Reproduce the records below exactly, but only between the lines holding "Reverse sides of photographs (500, 43)" and "categories, (459, 67)", inclusive.

* Extracted data:
----

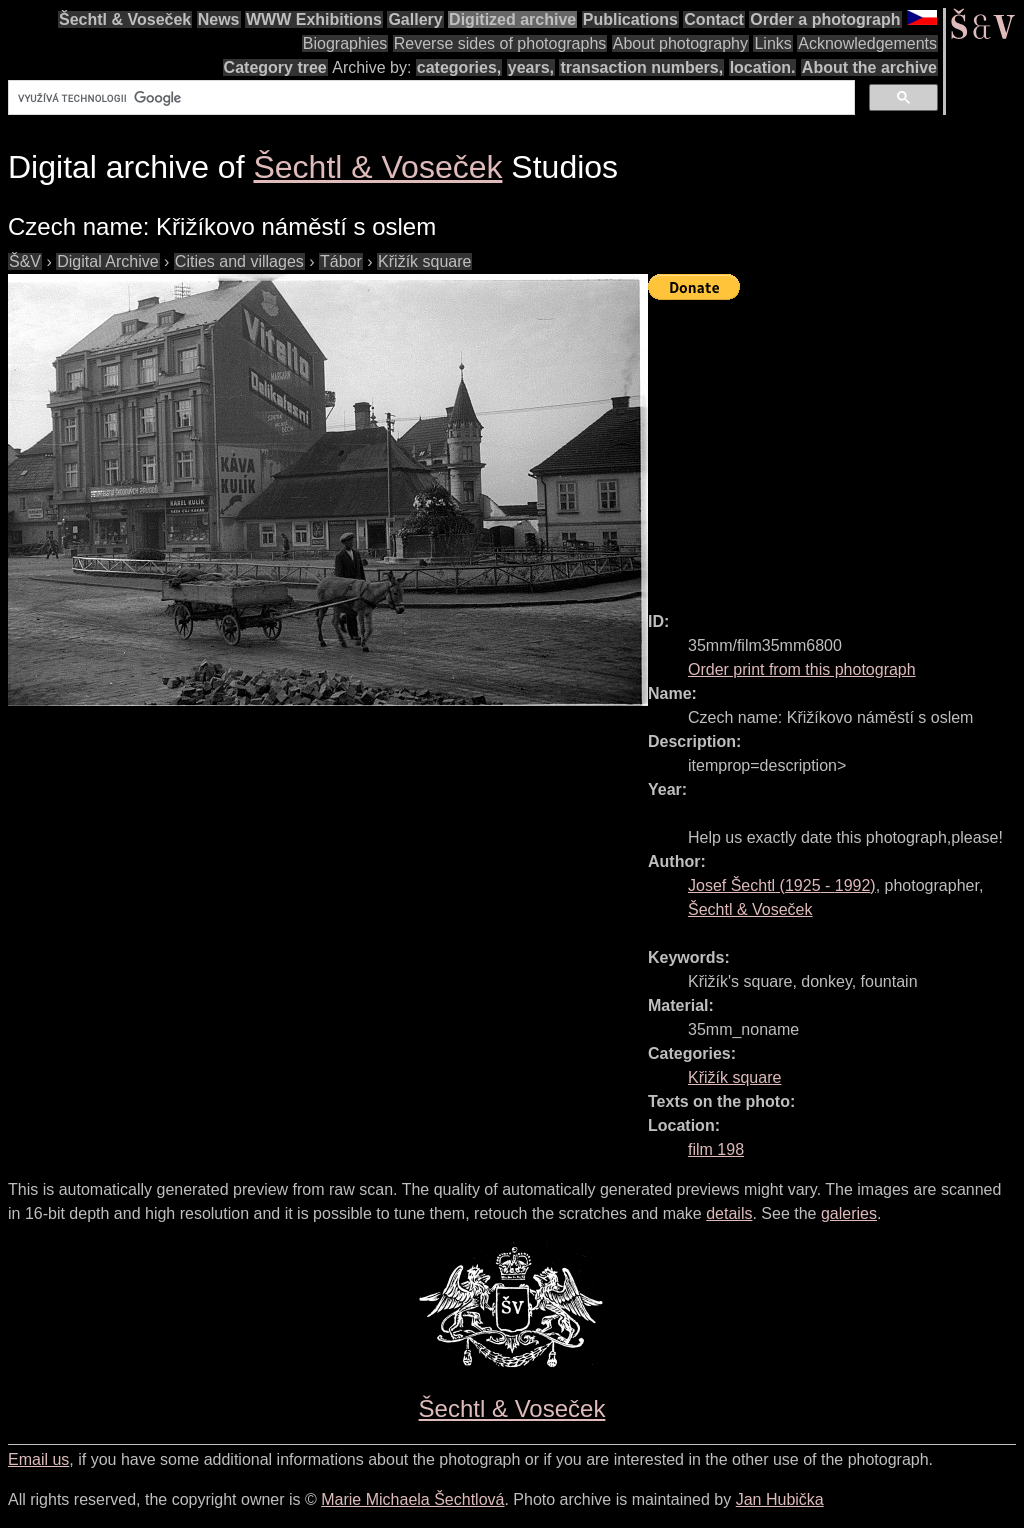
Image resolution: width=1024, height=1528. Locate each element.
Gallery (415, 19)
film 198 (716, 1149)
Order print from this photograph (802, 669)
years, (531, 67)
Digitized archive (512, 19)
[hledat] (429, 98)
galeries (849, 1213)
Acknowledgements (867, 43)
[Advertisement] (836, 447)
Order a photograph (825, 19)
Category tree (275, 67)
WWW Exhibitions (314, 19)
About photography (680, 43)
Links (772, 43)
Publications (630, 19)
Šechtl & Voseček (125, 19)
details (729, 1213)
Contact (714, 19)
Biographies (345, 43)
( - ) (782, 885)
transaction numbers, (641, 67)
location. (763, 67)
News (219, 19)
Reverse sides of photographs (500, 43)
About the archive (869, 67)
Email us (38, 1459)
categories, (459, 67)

----

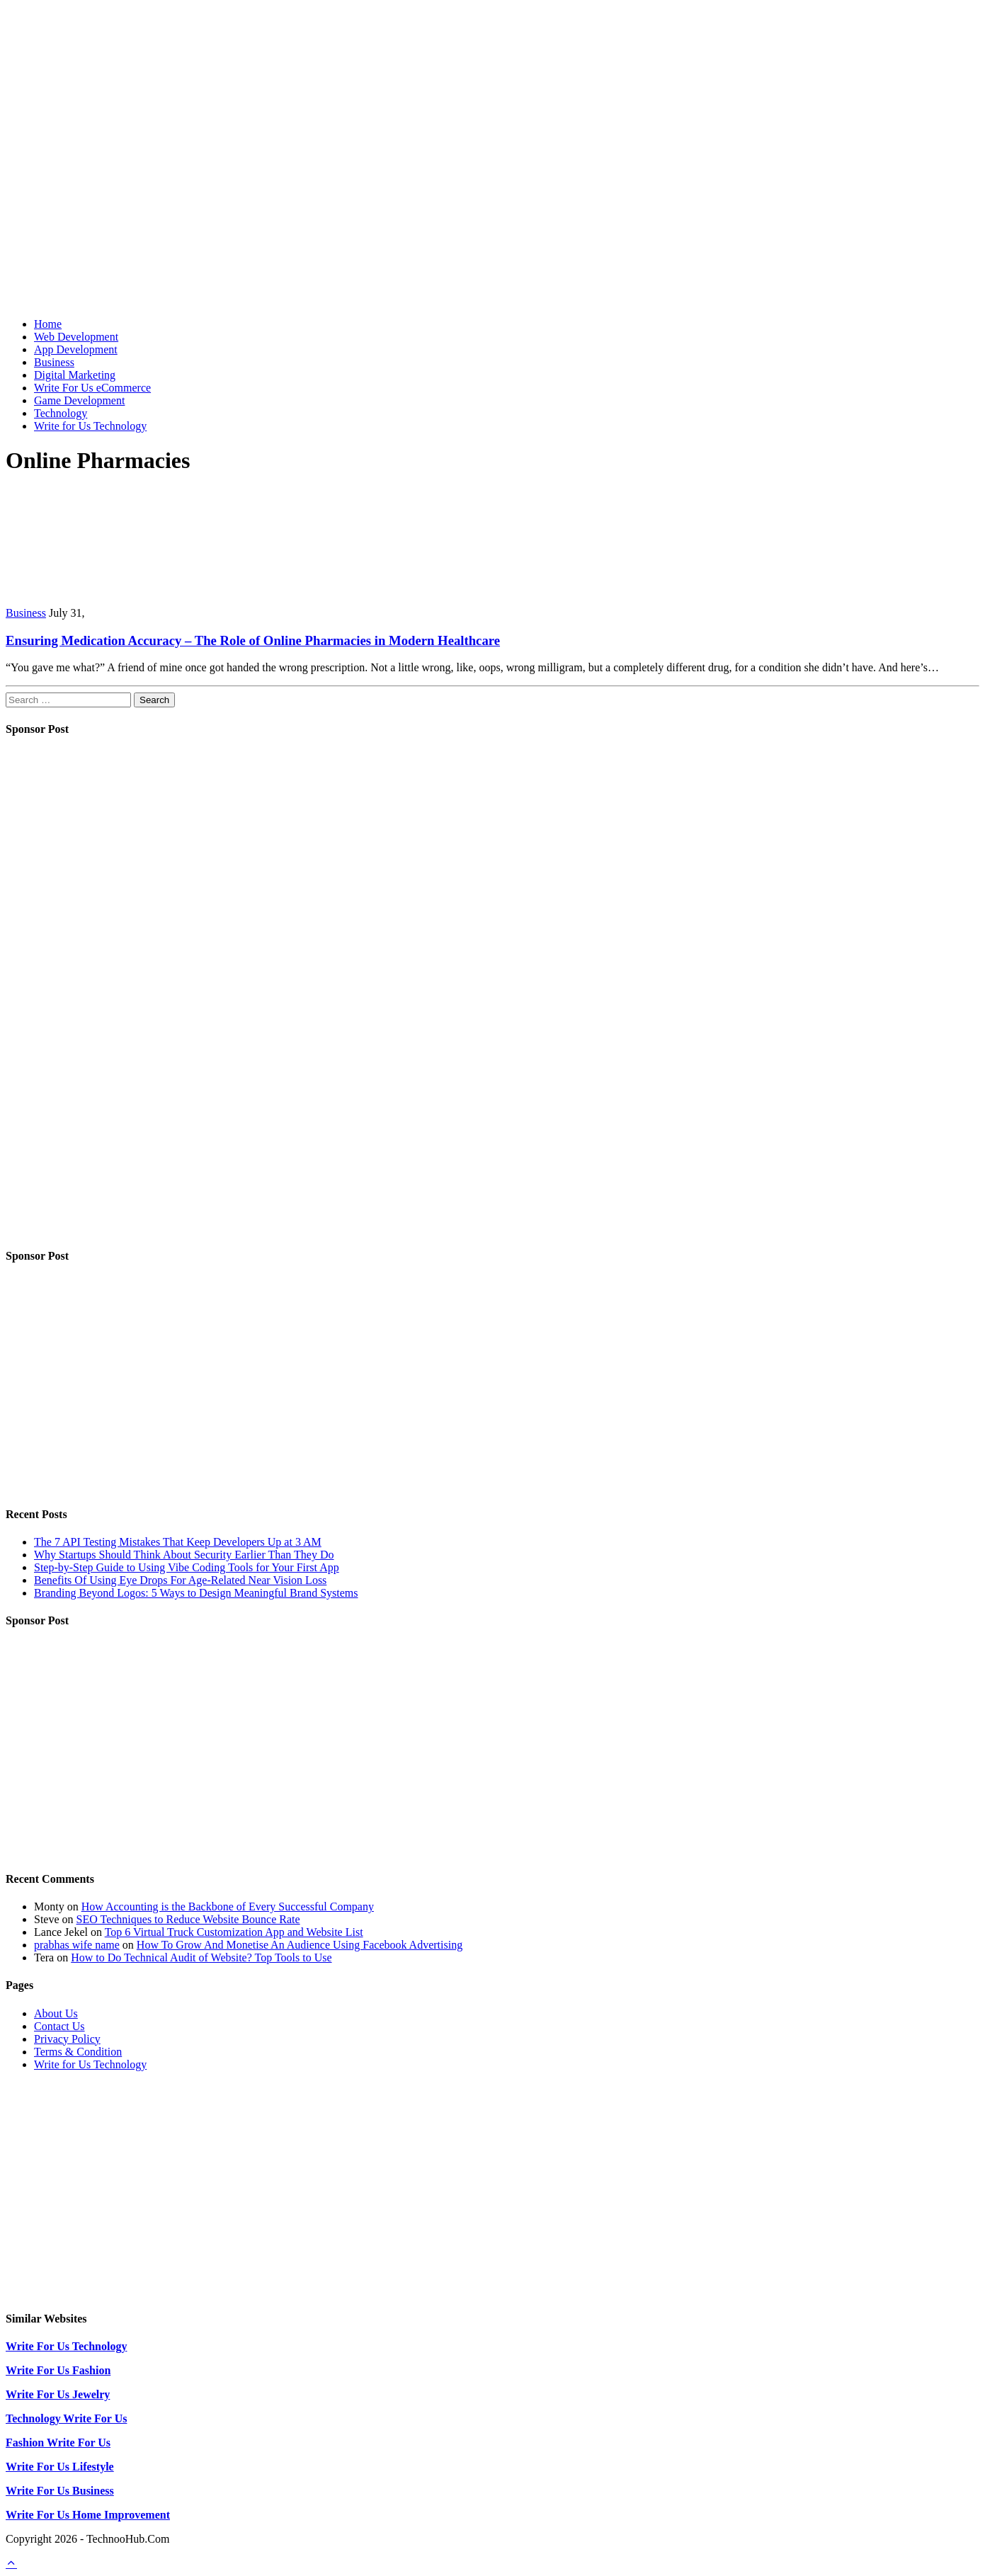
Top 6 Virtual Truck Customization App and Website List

----

* Result for this exercise:
Reverse sides of photographs (500, 43)
About the archive (869, 67)
Email us (38, 1459)
categories, (459, 67)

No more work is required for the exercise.